**WHAT THE EXERCISE ASKS:**
Would you please give the entries again word for word, with no images in your copy?

Items from a dataset:
_ _ _

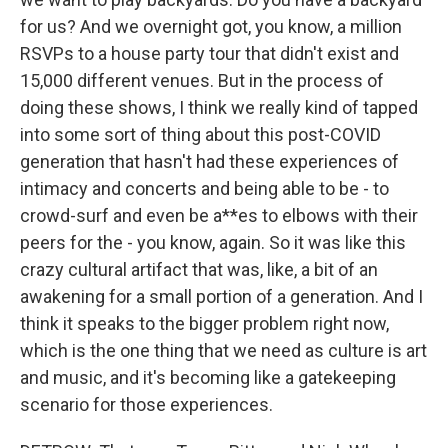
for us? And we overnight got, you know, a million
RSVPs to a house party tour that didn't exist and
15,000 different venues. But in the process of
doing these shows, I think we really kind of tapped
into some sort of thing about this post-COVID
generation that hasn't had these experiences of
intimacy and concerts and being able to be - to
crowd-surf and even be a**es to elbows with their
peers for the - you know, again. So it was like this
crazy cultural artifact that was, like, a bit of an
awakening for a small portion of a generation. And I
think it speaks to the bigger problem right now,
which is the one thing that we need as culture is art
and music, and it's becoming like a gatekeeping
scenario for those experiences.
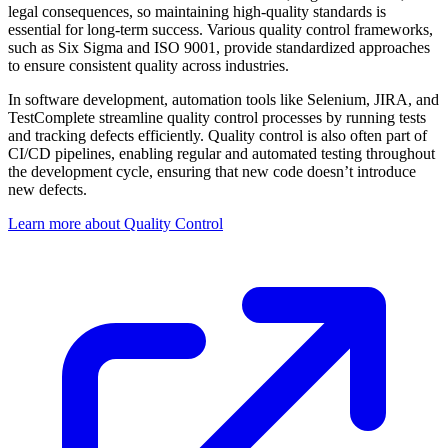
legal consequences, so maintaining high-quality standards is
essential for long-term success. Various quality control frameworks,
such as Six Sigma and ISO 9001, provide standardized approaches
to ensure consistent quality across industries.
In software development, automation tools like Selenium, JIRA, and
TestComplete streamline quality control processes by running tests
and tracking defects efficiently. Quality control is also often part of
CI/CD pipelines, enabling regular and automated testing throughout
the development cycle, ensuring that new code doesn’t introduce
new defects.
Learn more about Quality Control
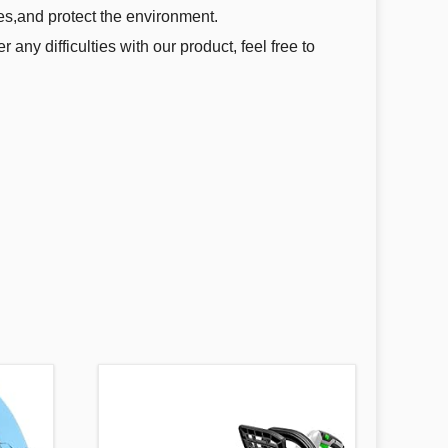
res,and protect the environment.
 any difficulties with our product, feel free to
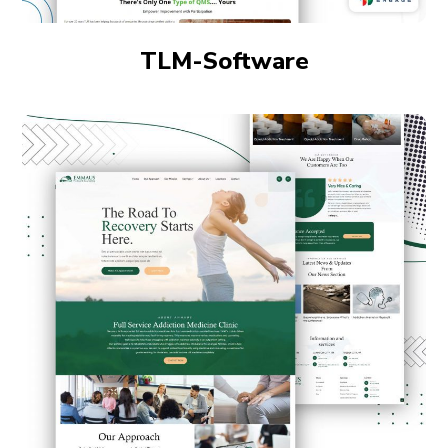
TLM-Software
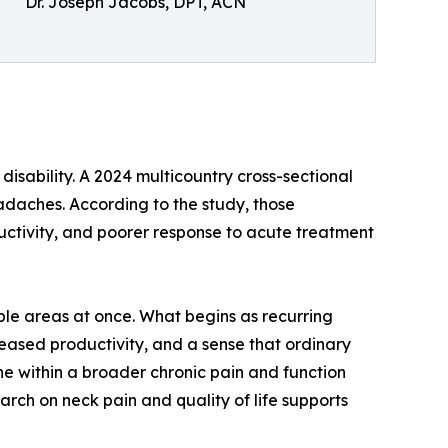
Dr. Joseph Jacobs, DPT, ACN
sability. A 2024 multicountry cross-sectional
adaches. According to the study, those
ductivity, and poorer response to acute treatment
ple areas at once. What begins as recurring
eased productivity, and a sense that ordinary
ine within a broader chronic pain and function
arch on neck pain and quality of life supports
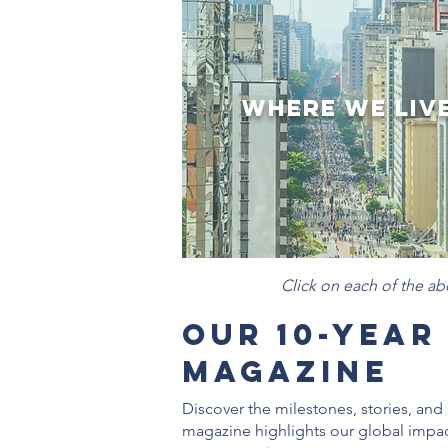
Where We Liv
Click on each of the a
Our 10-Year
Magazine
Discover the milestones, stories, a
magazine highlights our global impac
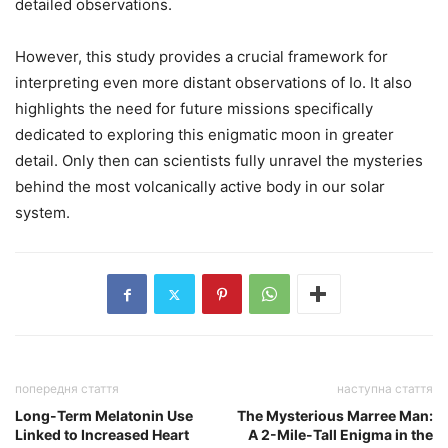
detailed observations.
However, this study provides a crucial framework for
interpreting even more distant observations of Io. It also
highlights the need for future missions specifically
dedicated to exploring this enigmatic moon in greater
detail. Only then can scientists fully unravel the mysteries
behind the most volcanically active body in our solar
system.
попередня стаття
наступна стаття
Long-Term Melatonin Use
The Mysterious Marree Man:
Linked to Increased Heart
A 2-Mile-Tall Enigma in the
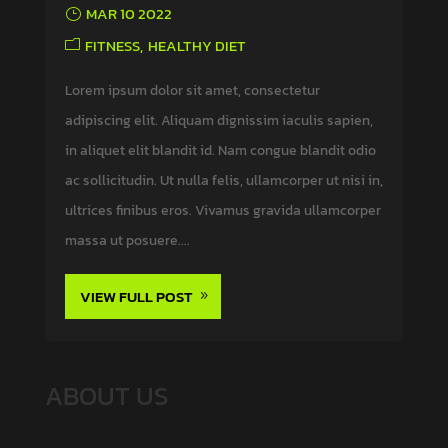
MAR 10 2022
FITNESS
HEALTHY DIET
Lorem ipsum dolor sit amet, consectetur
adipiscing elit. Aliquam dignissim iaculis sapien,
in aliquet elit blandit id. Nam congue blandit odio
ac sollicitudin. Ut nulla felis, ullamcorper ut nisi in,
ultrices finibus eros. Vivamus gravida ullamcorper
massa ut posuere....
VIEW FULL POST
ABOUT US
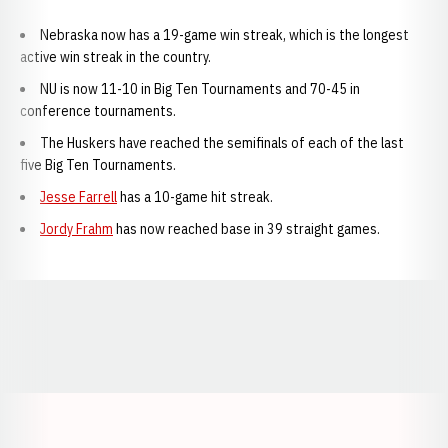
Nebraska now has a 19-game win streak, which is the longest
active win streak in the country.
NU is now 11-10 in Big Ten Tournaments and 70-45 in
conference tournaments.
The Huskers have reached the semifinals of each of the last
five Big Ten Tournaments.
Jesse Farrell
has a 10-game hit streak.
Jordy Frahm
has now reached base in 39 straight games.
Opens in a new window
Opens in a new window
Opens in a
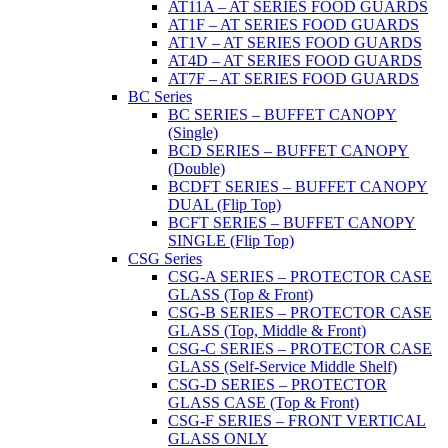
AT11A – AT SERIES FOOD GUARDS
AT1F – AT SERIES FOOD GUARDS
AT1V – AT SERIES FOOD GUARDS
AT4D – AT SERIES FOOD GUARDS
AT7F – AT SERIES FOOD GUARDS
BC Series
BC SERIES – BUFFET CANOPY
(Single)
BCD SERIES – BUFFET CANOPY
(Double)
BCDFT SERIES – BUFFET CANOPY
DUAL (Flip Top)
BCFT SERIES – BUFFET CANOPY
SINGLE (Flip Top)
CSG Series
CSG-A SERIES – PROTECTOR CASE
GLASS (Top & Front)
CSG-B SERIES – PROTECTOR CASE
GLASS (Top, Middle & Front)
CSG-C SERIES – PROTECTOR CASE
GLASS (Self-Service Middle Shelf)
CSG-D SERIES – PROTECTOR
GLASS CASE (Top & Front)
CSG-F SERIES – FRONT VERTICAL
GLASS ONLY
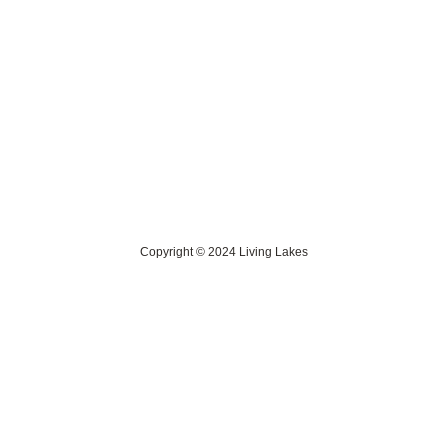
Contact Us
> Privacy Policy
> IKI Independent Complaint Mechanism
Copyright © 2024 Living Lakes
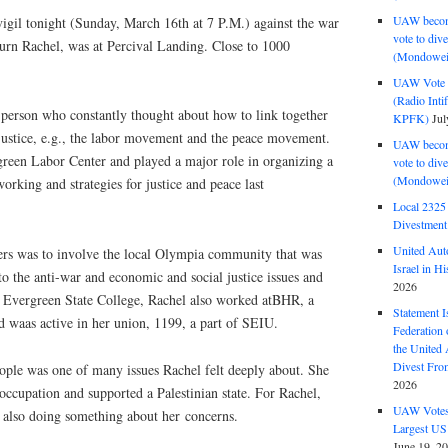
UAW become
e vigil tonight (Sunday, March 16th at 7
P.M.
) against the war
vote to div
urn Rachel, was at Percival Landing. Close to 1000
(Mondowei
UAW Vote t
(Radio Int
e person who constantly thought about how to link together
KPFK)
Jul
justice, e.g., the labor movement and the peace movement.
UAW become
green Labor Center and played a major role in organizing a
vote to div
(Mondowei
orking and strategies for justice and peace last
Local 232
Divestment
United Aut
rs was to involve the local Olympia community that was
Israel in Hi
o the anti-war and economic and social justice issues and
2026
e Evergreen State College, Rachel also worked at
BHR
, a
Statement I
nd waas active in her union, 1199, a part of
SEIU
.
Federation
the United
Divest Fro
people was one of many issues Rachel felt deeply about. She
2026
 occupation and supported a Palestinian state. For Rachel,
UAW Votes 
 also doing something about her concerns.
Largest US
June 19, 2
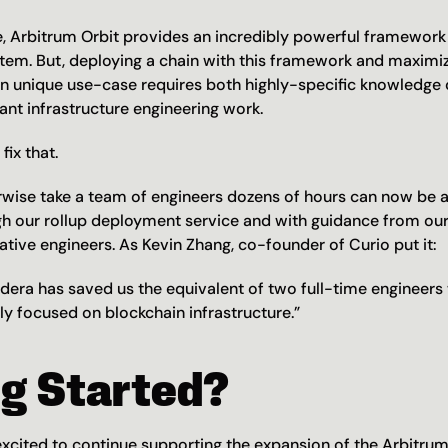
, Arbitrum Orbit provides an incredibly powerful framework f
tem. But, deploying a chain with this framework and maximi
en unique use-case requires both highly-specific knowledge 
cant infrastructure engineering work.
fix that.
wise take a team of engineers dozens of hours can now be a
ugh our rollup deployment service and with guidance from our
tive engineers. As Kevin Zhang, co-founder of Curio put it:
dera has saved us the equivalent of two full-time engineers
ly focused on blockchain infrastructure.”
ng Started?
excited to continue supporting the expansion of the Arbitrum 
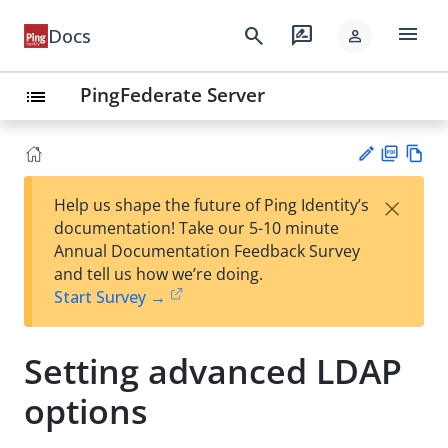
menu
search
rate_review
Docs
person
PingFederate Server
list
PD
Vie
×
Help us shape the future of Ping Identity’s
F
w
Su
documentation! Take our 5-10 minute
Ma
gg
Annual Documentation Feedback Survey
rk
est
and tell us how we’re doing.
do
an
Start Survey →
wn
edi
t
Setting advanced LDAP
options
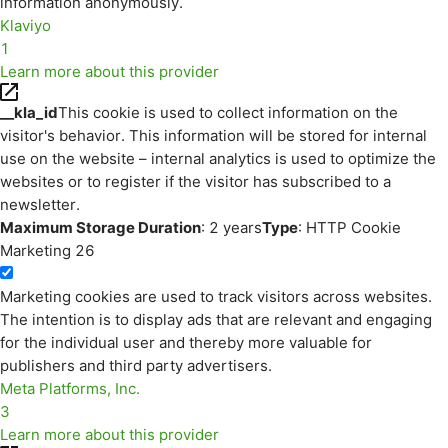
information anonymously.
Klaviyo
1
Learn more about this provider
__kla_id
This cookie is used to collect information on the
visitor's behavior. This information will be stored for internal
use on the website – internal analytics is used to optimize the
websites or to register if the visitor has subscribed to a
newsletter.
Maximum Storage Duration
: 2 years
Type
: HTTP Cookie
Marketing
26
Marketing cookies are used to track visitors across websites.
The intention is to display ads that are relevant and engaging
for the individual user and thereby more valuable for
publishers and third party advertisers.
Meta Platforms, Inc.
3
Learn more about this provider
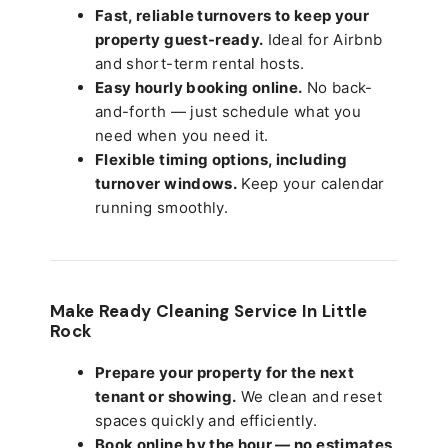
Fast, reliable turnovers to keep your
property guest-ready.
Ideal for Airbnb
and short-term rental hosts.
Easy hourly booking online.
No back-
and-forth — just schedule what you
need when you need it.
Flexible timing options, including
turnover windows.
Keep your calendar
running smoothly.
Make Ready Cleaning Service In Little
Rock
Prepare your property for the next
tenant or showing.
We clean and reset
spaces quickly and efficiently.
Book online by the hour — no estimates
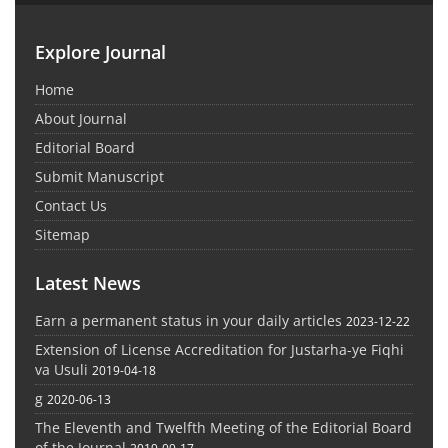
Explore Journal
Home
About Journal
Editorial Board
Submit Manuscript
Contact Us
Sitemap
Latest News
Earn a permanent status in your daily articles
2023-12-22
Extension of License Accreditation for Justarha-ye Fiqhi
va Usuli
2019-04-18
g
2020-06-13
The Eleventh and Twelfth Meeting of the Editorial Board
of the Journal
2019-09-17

_ _ _

**EXERCISE ANSWER:**
for us? And we overnight got, you know, a million
RSVPs to a house party tour that didn't exist and
15,000 different venues. But in the process of
doing these shows, I think we really kind of tapped
into some sort of thing about this post-COVID
generation that hasn't had these experiences of
intimacy and concerts and being able to be - to
crowd-surf and even be a**es to elbows with their
peers for the - you know, again. So it was like this
crazy cultural artifact that was, like, a bit of an
awakening for a small portion of a generation. And I
think it speaks to the bigger problem right now,
which is the one thing that we need as culture is art
and music, and it's becoming like a gatekeeping
scenario for those experiences.
legal consequences, so maintaining high-quality standards is
essential for long-term success. Various quality control frameworks,
such as Six Sigma and ISO 9001, provide standardized approaches
to ensure consistent quality across industries.
In software development, automation tools like Selenium, JIRA, and
TestComplete streamline quality control processes by running tests
and tracking defects efficiently. Quality control is also often part of
CI/CD pipelines, enabling regular and automated testing throughout
the development cycle, ensuring that new code doesn’t introduce
new defects.
Learn more about Quality Control
res,and protect the environment.
 any difficulties with our product, feel free to
TLM-Software
Dr. Joseph Jacobs, DPT, ACN
sability. A 2024 multicountry cross-sectional
adaches. According to the study, those
ductivity, and poorer response to acute treatment
ple areas at once. What begins as recurring
eased productivity, and a sense that ordinary
ine within a broader chronic pain and function
arch on neck pain and quality of life supports
Where We Liv
Click on each of the a
Our 10-Year
Magazine
Discover the milestones, stories, a
magazine highlights our global impac
detailed observations.
However, this study provides a crucial framework for
interpreting even more distant observations of Io. It also
highlights the need for future missions specifically
dedicated to exploring this enigmatic moon in greater
detail. Only then can scientists fully unravel the mysteries
behind the most volcanically active body in our solar
system.
попередня стаття
наступна стаття
Long-Term Melatonin Use
The Mysterious Marree Man:
Linked to Increased Heart
A 2-Mile-Tall Enigma in the
MAR 10 2022
FITNESS
HEALTHY DIET
Lorem ipsum dolor sit amet, consectetur
adipiscing elit. Aliquam dignissim iaculis sapien,
in aliquet elit blandit id. Nam congue blandit odio
ac sollicitudin. Ut nulla felis, ullamcorper ut nisi in,
ultrices finibus eros. Vivamus gravida ullamcorper
massa ut posuere....
VIEW FULL POST
ABOUT US
Nebraska now has a 19-game win streak, which is the longest
active win streak in the country.
NU is now 11-10 in Big Ten Tournaments and 70-45 in
conference tournaments.
The Huskers have reached the semifinals of each of the last
five Big Ten Tournaments.
Jesse Farrell
has a 10-game hit streak.
Jordy Frahm
has now reached base in 39 straight games.
Opens in a new window
Opens in a new window
Opens in a
AT11A – AT SERIES FOOD GUARDS
AT1F – AT SERIES FOOD GUARDS
AT1V – AT SERIES FOOD GUARDS
AT4D – AT SERIES FOOD GUARDS
AT7F – AT SERIES FOOD GUARDS
BC Series
BC SERIES – BUFFET CANOPY
(Single)
BCD SERIES – BUFFET CANOPY
(Double)
BCDFT SERIES – BUFFET CANOPY
DUAL (Flip Top)
BCFT SERIES – BUFFET CANOPY
SINGLE (Flip Top)
CSG Series
CSG-A SERIES – PROTECTOR CASE
GLASS (Top & Front)
CSG-B SERIES – PROTECTOR CASE
GLASS (Top, Middle & Front)
CSG-C SERIES – PROTECTOR CASE
GLASS (Self-Service Middle Shelf)
CSG-D SERIES – PROTECTOR
GLASS CASE (Top & Front)
CSG-F SERIES – FRONT VERTICAL
GLASS ONLY
Contact Us
> Privacy Policy
> IKI Independent Complaint Mechanism
Copyright © 2024 Living Lakes
UAW become
e vigil tonight (Sunday, March 16th at 7
P.M.
) against the war
vote to div
urn Rachel, was at Percival Landing. Close to 1000
(Mondowei
UAW Vote t
(Radio Int
e person who constantly thought about how to link together
KPFK)
Jul
justice, e.g., the labor movement and the peace movement.
UAW become
green Labor Center and played a major role in organizing a
vote to div
(Mondowei
orking and strategies for justice and peace last
Local 232
Divestment
United Aut
rs was to involve the local Olympia community that was
Israel in Hi
o the anti-war and economic and social justice issues and
2026
e Evergreen State College, Rachel also worked at
BHR
, a
Statement I
nd waas active in her union, 1199, a part of
SEIU
.
Federation
the United
Divest Fro
people was one of many issues Rachel felt deeply about. She
2026
 occupation and supported a Palestinian state. For Rachel,
UAW Votes 
 also doing something about her concerns.
Largest US
June 19, 2
, Arbitrum Orbit provides an incredibly powerful framework f
tem. But, deploying a chain with this framework and maximi
en unique use-case requires both highly-specific knowledge 
cant infrastructure engineering work.
fix that.
wise take a team of engineers dozens of hours can now be a
ugh our rollup deployment service and with guidance from our
tive engineers. As Kevin Zhang, co-founder of Curio put it:
dera has saved us the equivalent of two full-time engineers
ly focused on blockchain infrastructure.”
ng Started?
excited to continue supporting the expansion of the Arbitrum 
menu
search
rate_review
Docs
person
PingFederate Server
list
PD
Vie
×
Help us shape the future of Ping Identity’s
F
w
Su
documentation! Take our 5-10 minute
Ma
gg
Annual Documentation Feedback Survey
rk
est
and tell us how we’re doing.
do
an
Start Survey →
wn
edi
t
Setting advanced LDAP
options
information anonymously.
Klaviyo
1
Learn more about this provider
__kla_id
This cookie is used to collect information on the
visitor's behavior. This information will be stored for internal
use on the website – internal analytics is used to optimize the
websites or to register if the visitor has subscribed to a
newsletter.
Maximum Storage Duration
: 2 years
Type
: HTTP Cookie
Marketing
26
Marketing cookies are used to track visitors across websites.
The intention is to display ads that are relevant and engaging
for the individual user and thereby more valuable for
publishers and third party advertisers.
Meta Platforms, Inc.
3
Learn more about this provider
Fast, reliable turnovers to keep your
property guest-ready.
Ideal for Airbnb
and short-term rental hosts.
Easy hourly booking online.
No back-
and-forth — just schedule what you
need when you need it.
Flexible timing options, including
turnover windows.
Keep your calendar
running smoothly.
Make Ready Cleaning Service In Little
Rock
Prepare your property for the next
tenant or showing.
We clean and reset
spaces quickly and efficiently.
Book online by the hour — no estimates
Explore Journal
Home
About Journal
Editorial Board
Submit Manuscript
Contact Us
Sitemap
Latest News
Earn a permanent status in your daily articles
2023-12-22
Extension of License Accreditation for Justarha-ye Fiqhi
va Usuli
2019-04-18
g
2020-06-13
The Eleventh and Twelfth Meeting of the Editorial Board
of the Journal
2019-09-17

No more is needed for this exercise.